Interference, stay out of the way…
The next definition is interference. Interference is usually committed by the offensive team. Interference is something that can happen on a baseball field either on purpose or by accident. Keep in mind that interference does not have to be intentional.
Offensive interference is any act by the team that is batting to interfere with, obstruct impede, hinder or confuse any fielder attempting to make a play.
This rule is really confusing so you need to pay close attention. If the umpire calls any batter, batter- runner or a runner out for interference all other runners shall return to the last base that was legally touched at the time of the interference, unless otherwise provided in the rules. What base was last legally touched by a base runner is left to the discretion of the umpire. Keep in mind that interference does not have to be intentional.
The defense can commit interference. Defensive interference occurs when an act by a fielder hinders a batter from hitting a pitch. It is very rare for a fielder other than a catcher to interfere with a batter attempting to hit the ball. If a catcher touches the bat as the batter is attempting to swing at a pitch it is interference.
There is also umpire interference. Umpires get in the way all the time. Usually they are part of the playing field and there is nothing you can do about it. Sometimes though they interfere with the play and these are the examples.
- Umpire hinders, impedes, or prevents a catcher’s throwing attempt to retire a runner.
- When a fair ball touches an umpire in fair territory before the ball passes a fielder.
To give you an example of situation 1. The runner on first attempts to steal second base and the catcher pops up to make a throw. The slow old umpire gets hit in the face with the catcher’s throwing hand as he reaches back to make his throwing motion. Umpire interference is the call. The ball is dead and the runner must return to the base that they previously occupied.
Only the plate umpire can interfere with a catcher’s throw and it can only happen if the catcher fields the ball cleanly without having to leave their position. If the catcher has to try to slide to block the ball or bobbles it there can be no interference. If the catcher succeeds in throwing out the runner anyway there is no interference call.
An example of situation 2 would be an umpire down the first base line is lined up in fair territory and gets hit by a hard grounder before it reaches the first baseman who is playing very deep. In this situation the ball is dead and the batter is awarded first base and credited with a single.
The final way there can be interference is by a spectator. Spectator interference can only happen if a spectator reaches into the field of play. If a spectator reaches over or under a fence into the field of play the ball is dead. All runners return to the base that they last occupied safely.

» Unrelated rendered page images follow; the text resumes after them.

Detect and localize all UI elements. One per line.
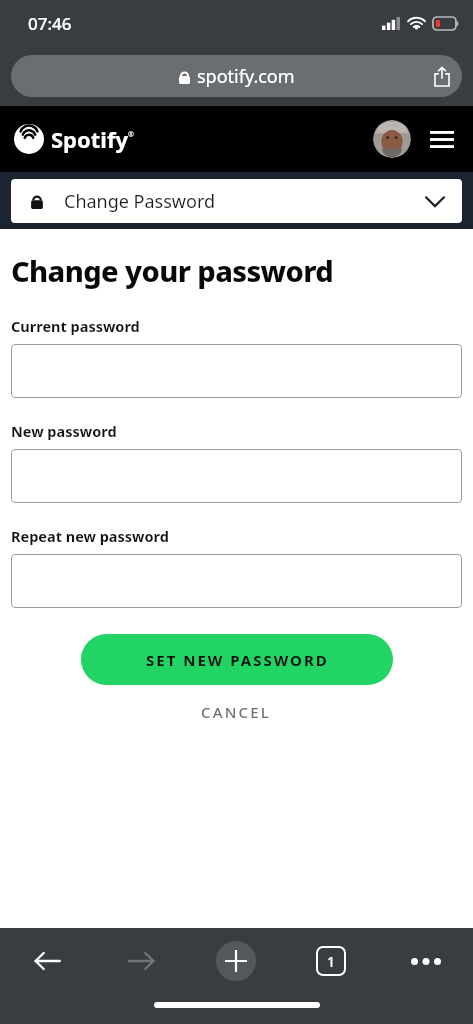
staticText: Repeat new password <box>11 526 169 546</box>
staticText: New password <box>11 421 117 441</box>
button[interactable]: SET NEW PASSWORD <box>81 634 393 685</box>
button[interactable] <box>11 344 462 398</box>
staticText: Current password <box>11 316 140 336</box>
staticText: 07:46 <box>28 12 72 35</box>
button[interactable] <box>11 554 462 608</box>
button[interactable]: New tab <box>188 928 283 994</box>
button[interactable]: Account <box>373 120 411 158</box>
button[interactable]: Share <box>422 56 462 96</box>
staticText: Spotify <box>51 124 128 154</box>
button[interactable]: CANCEL <box>183 695 290 729</box>
button[interactable]: Spotify <box>14 124 134 154</box>
button[interactable] <box>11 449 462 503</box>
button[interactable]: More options <box>378 928 473 994</box>
staticText: 1 <box>327 952 336 971</box>
button[interactable]: Back <box>0 928 94 994</box>
staticText: CANCEL <box>201 702 272 722</box>
button[interactable]: spotify.com <box>11 55 462 97</box>
staticText: SET NEW PASSWORD <box>146 650 329 670</box>
staticText: spotify.com <box>197 64 295 89</box>
button[interactable]: Change Password <box>11 179 462 223</box>
staticText: Change Password <box>64 189 216 214</box>
button[interactable]: Forward <box>94 928 188 994</box>
staticText: ® <box>128 130 134 140</box>
staticText: Change your password <box>11 251 334 290</box>
button[interactable]: Menu <box>425 122 459 156</box>
button[interactable]: Tabs <box>283 928 378 994</box>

Obstruction…the other way to be in the way.
The last definition that I would like to go over in the first post of this series on rules is obstruction.
Obstruction is the act of a fielder who, while not in possession of the ball, impedes the progress of
any runner. A fake tag is considered obstruction. Obstruction will be called when any player blocks a base without the ball in their possession.

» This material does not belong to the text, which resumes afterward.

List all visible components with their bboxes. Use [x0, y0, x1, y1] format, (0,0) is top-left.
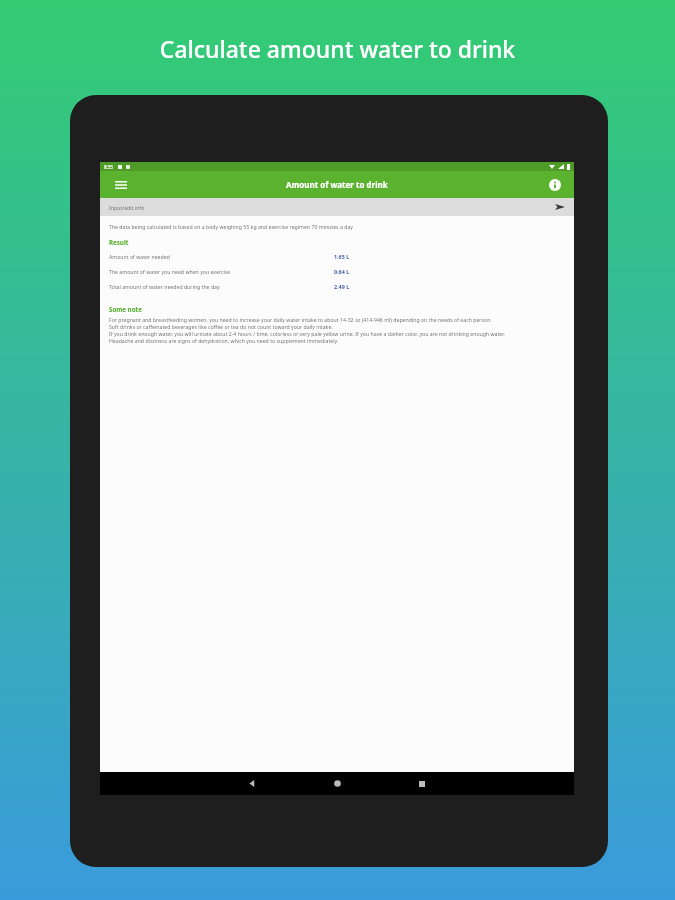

The penalty for obstruction is a little confusing. When obstruction is called the umpire will award a base that they feel the player could have reached safely if the obstruction did not occur.
If a player is sliding into a base and can’t reach that base because a fielder is in the way but doesn’t have the ball the offensive player will be awarded that base. If they get up and run to the next base then that player is on their own and can be called out if they are tagged before reaching that base safely.
Thank you for taking the time to become more informed. A good knows the rules and their rule book. I will be continuing this series with 2 more posts about obscure rules that you really should know.